WHAT YOU ARE ASKED TO DO:
Filter the records below for the word "finale". Copy each line that holds it.

RECORDS SHOWN:
Content starts

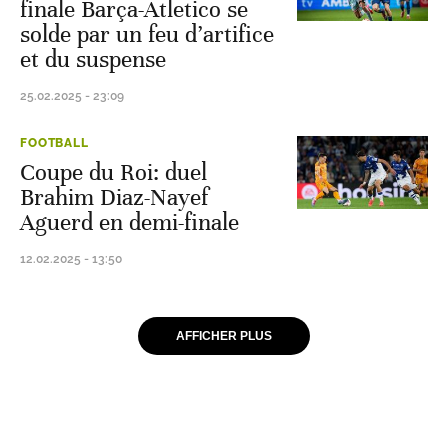
finale Barça-Atletico se
solde par un feu d’artifice
et du suspense
25.02.2025 - 23:09
FOOTBALL
Coupe du Roi: duel
Brahim Diaz-Nayef
Aguerd en demi-finale
12.02.2025 - 13:50
AFFICHER PLUS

Content ends

OUTPUT FOR THIS EXERCISE:
finale Barça-Atletico se
Aguerd en demi-finale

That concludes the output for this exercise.